The left side of my body was dead to me. I never used it anyway. I stopped the bloodflow to my left arm and rested it on the table in front of me. As I pushed the razor’s blade into the vein at the wrist, my hand shuddered instinctively, a residue of feeling in the nerves that caused the flesh to respond but sent no signal to my brain.
Dead blood welled up at the point of incision, no longer being pumped in but still as eager as ever to escape. I pulled the knife along the course of the vein, opening up the forearm from wrist to elbow. I peeled the skin apart, pinning it down to the tabletop on each side. I wiped the blood away from the bones with a tea-towel that was still damp from dinner.

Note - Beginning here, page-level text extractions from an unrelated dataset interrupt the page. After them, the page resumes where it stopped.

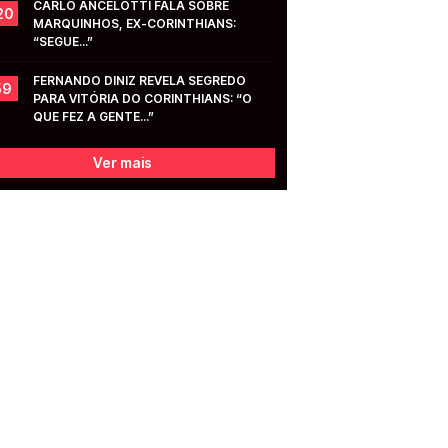
CARLO ANCELOTTI FALA SOBRE 
20
MARQUINHOS, EX-CORINTHIANS: 
“SEGUE...”
FERNANDO DINIZ REVELA SEGREDO 
59
PARA VITÓRIA DO CORINTHIANS: “O 
QUE FEZ A GENTE...”
Ver mais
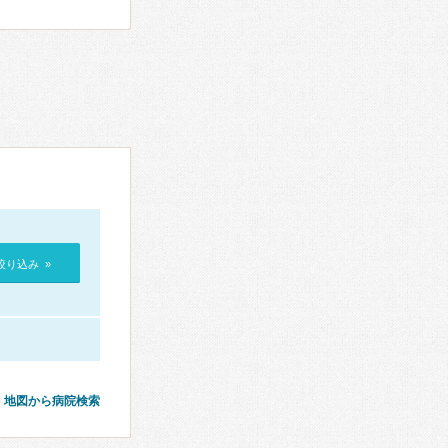
絞り込み »
地図から病院検索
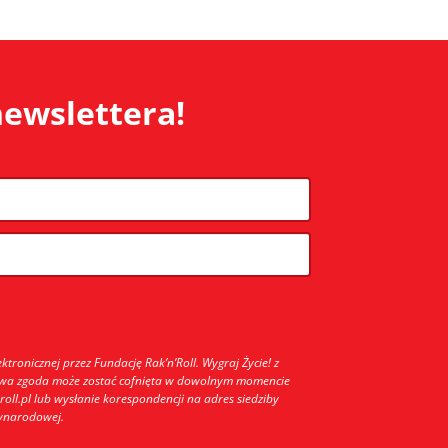
newslettera!
nicznej przez Fundację Rak’n’Roll. Wygraj Życie! z
stwa zgoda może zostać cofnięta w dowolnym momencie
oll.pl lub wysłanie korespondencji na adres siedziby
zynarodowej.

The etchings on the ulna were more beautiful than I had hoped. I started to remove it, sawing through the bone; first, just before the wrist, then just below the elbow. The breadknife was barely up to the job but I struggled through. Once I had finished I put the knife aside and then pulled the bone free from its pit.
I wiped it clean. I rotated it before me, a movement surprisingly awkward with a only a single hand available for the task. The picture carved into it extended all the way round. It was more than a picture really. A story told in delicate lines, circular and unending round the cylinder of bone, no beginning or end, a constant loop of unsettling depravity. Consumption and expulsion, death and re-death, all that the universe holds reduced to so little. And in its brevity, implications beyond measure.

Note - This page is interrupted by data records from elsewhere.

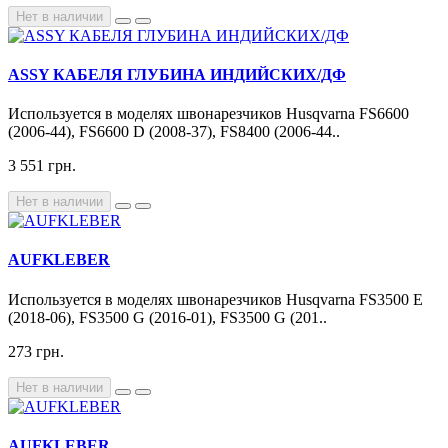
Нет в наличии
ASSY КАБЕЛЯ ГЛУБИНА ИНДИЙСКИХ/ДФ
Используется в моделях швонарезчиков Husqvarna FS6600
(2006-44), FS6600 D (2008-37), FS8400 (2006-44..
3 551 грн.
Нет в наличии
AUFKLEBER
Используется в моделях швонарезчиков Husqvarna FS3500 E
(2018-06), FS3500 G (2016-01), FS3500 G (201..
273 грн.
Нет в наличии
AUFKLEBER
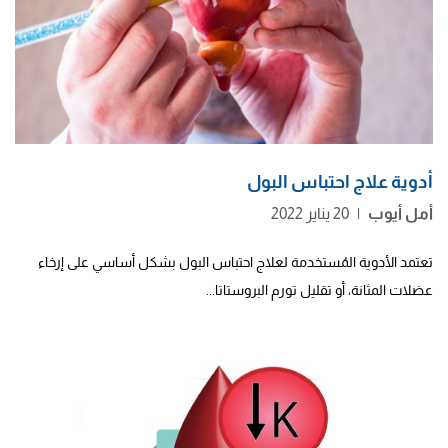
أدوية علاج احتباس البول
أمل أيوب
|
20 يناير 2022
تعتمد الأدوية المُستخدمة لعلاج احتباس البول بشكل أساسي على إرخاء
عضلات المثانة، أو تقليل تورم البروستاتا...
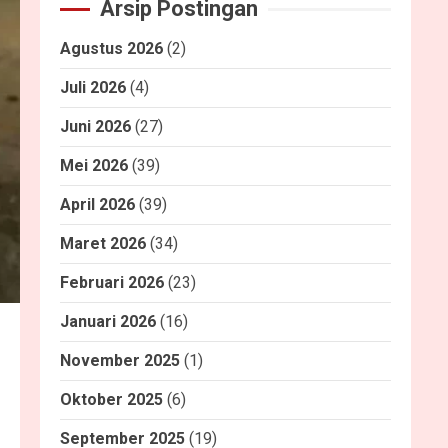
Arsip Postingan
Agustus 2026
(2)
Juli 2026
(4)
Juni 2026
(27)
Mei 2026
(39)
April 2026
(39)
Maret 2026
(34)
Februari 2026
(23)
Januari 2026
(16)
November 2025
(1)
Oktober 2025
(6)
September 2025
(19)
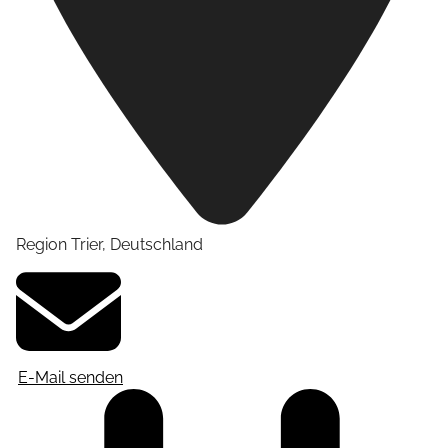
Region Trier
,
Deutschland
E-Mail senden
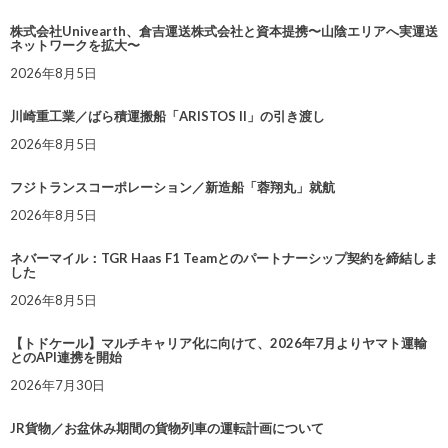
株式会社Univearth、倉吉運送株式会社と資本提携〜山陰エリアへ実運送
ネットワークを拡大〜
2026年8月5日
川崎重工業／ばら積運搬船「ARISTOS II」の引き渡し
2026年8月5日
フジトランスコーポレーション／新造船「蓉翔丸」就航
2026年8月5日
ネバーマイル：TGR Haas F1 Teamとのパートナーシップ契約を締結しま
した
2026年8月5日
【トドケール】マルチキャリア化に向けて、2026年7月よりヤマト運輸
とのAPI連携を開始
2026年7月30日
JR貨物／お盆休み期間の貨物列車の運転計画について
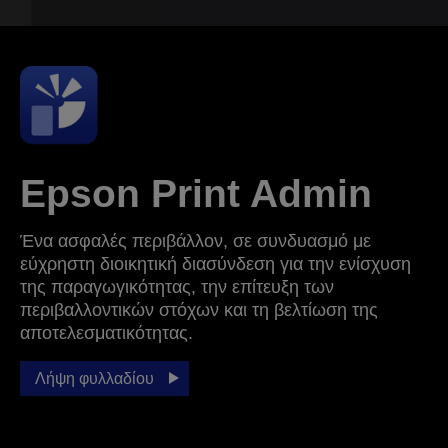
Epson Print Admin
Ένα ασφαλές περιβάλλον, σε συνδυασμό με
εύχρηστη διοικητική διασύνδεση για την ενίσχυση
της παραγωγικότητας, την επίτευξη των
περιβαλλοντικών στόχων και τη βελτίωση της
αποτελεσματικότητας.
Λήψη φυλλαδίου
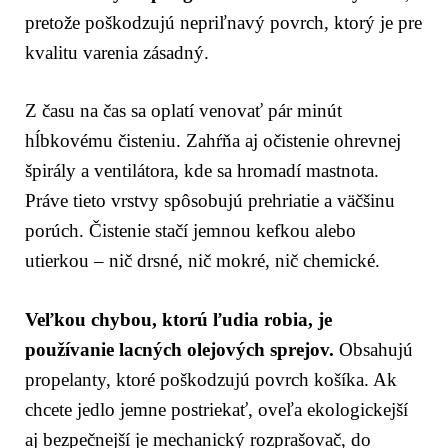
pretože poškodzujú nepriľnavý povrch, ktorý je pre
kvalitu varenia zásadný.
Z času na čas sa oplatí venovať pár minút
hĺbkovému čisteniu. Zahŕňa aj očistenie ohrevnej
špirály a ventilátora, kde sa hromadí mastnota.
Práve tieto vrstvy spôsobujú prehriatie a väčšinu
porúch. Čistenie stačí jemnou kefkou alebo
utierkou – nič drsné, nič mokré, nič chemické.
Veľkou chybou, ktorú ľudia robia, je
používanie lacných olejových sprejov.
Obsahujú
propelanty, ktoré poškodzujú povrch košíka. Ak
chcete jedlo jemne postriekať, oveľa ekologickejší
aj bezpečnejší je mechanický rozprašovač, do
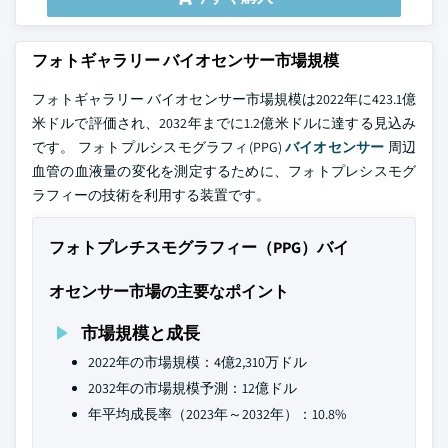
フォトギャラリー バイオセンサー市場規模
フォトギャラリー バイオセンサー市場規模は2022年に423.1億
米ドルで評価され、2032年までに1.2億米ドルに達する見込み
です。 フォトプルシスモグラフィ(PPG)
バイオセンサー
周辺
血管の血液量の変化を測定するために、フォトプレシスモグ
ラフィーの技術を利用する装置です。
フォトプレチスモグラフィー（PPG）バイ
オセンサー市場の主要なポイント
市場規模と成長
2022年の市場規模：4億2,310万ドル
2032年の市場規模予測：12億ドル
年平均成長率（2023年～2032年）：10.8%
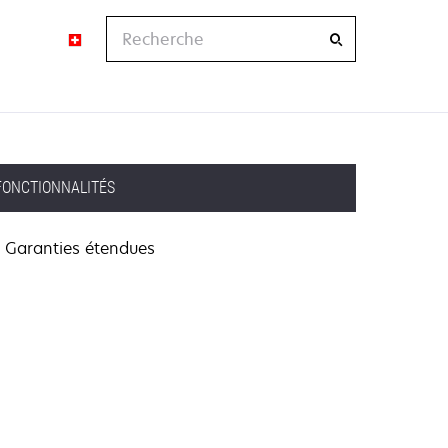
Recherche
FONCTIONNALITÉS
Garanties étendues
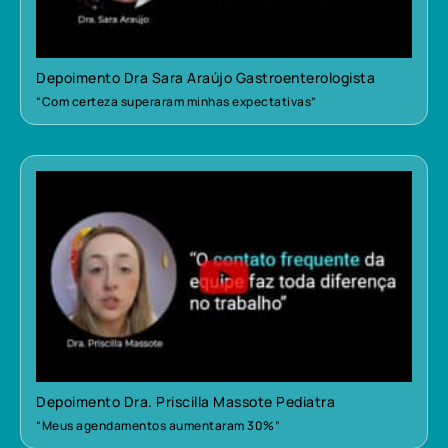
Depoimento Dra Sara Araújo Gastroenterologista
“Com certeza superaram minhas expectativas”
Depoimento Dra. Priscilla Massote Pediatra
“Meus agendamentos aumentaram 30%”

It was hard to let it go, but I forced myself to set it aside. Underneath where the bone had lain, at the bottom of the valley of my hollowed out arm, in the clotted blood and the seeping marrow, unfurling now in the light that had been let it, my children were beginning to stir. Their translucent skin and formless faces turned towards the heat of the lamp. I picked them out as delicately as I could, my fingertips twice the size of their brittle skulls. One of them cracked between my fingers, but the other two survived. I placed them together on a saucer, and baptised them with my milk.

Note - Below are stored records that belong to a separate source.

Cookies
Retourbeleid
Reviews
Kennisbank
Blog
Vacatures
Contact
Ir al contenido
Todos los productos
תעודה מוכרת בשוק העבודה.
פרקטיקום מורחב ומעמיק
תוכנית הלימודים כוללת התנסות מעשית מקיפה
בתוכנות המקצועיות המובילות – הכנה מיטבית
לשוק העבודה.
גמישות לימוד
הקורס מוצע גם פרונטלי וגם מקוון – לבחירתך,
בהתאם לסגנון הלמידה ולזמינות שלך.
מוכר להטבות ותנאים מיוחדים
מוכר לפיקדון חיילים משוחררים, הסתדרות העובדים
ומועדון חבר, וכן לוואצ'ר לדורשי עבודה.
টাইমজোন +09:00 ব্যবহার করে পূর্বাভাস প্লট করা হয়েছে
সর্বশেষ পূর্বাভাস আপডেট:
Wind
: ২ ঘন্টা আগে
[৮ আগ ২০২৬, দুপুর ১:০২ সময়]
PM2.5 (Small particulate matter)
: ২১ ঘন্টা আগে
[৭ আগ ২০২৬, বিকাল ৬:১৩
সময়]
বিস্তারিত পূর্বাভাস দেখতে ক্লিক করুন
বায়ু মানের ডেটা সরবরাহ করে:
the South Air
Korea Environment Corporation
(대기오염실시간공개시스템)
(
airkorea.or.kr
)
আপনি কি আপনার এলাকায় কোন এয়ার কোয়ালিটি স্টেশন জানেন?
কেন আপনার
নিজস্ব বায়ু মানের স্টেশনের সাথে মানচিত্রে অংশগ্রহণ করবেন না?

I took the blackbird from its cage. It froze in my hand, shock and fear stilling its wings, yet its heart beating so hard against my palm it felt like it might burst forth from its chest. I laid it down in the tomb of my arm, and began to seal it in, pulling the pins from the desk and folding the skin back together. I sealed the wound with masking tape, one piece along the line of the cut, then several looped around my arm. I loosened the tourniquets and let the flood flow back in.
As I rolled my sleeve back down I could feel the beat of her wings inside.